## TASK INSTRUCTIONS
All of the entries are to be repeated exactly, with no pictures included.

## INPUT FOR THIS TASK
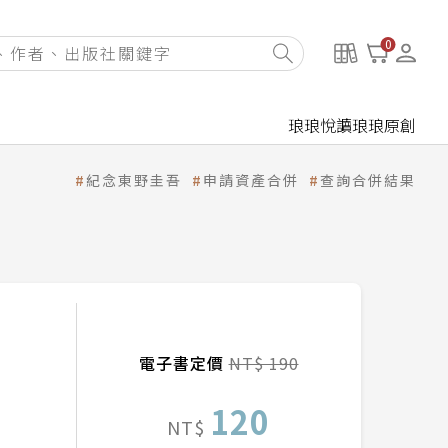
0
琅琅悅讀
琅琅原創
紀念東野圭吾
申請資產合併
查詢合併結果
電子書定價
NT$ 190
120
NT$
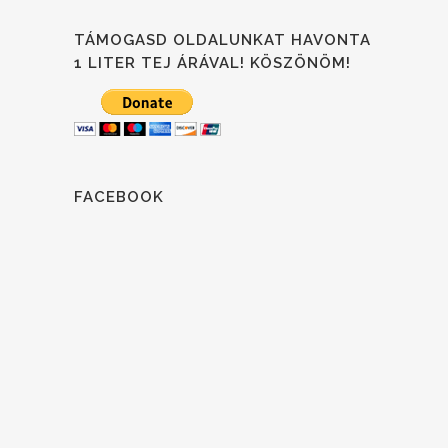
TÁMOGASD OLDALUNKAT HAVONTA
1 LITER TEJ ÁRÁVAL! KÖSZÖNÖM!
FACEBOOK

## SOLUTION
0
琅琅悅讀
琅琅原創
紀念東野圭吾
申請資產合併
查詢合併結果
電子書定價
NT$ 190
120
NT$
TÁMOGASD OLDALUNKAT HAVONTA
1 LITER TEJ ÁRÁVAL! KÖSZÖNÖM!
FACEBOOK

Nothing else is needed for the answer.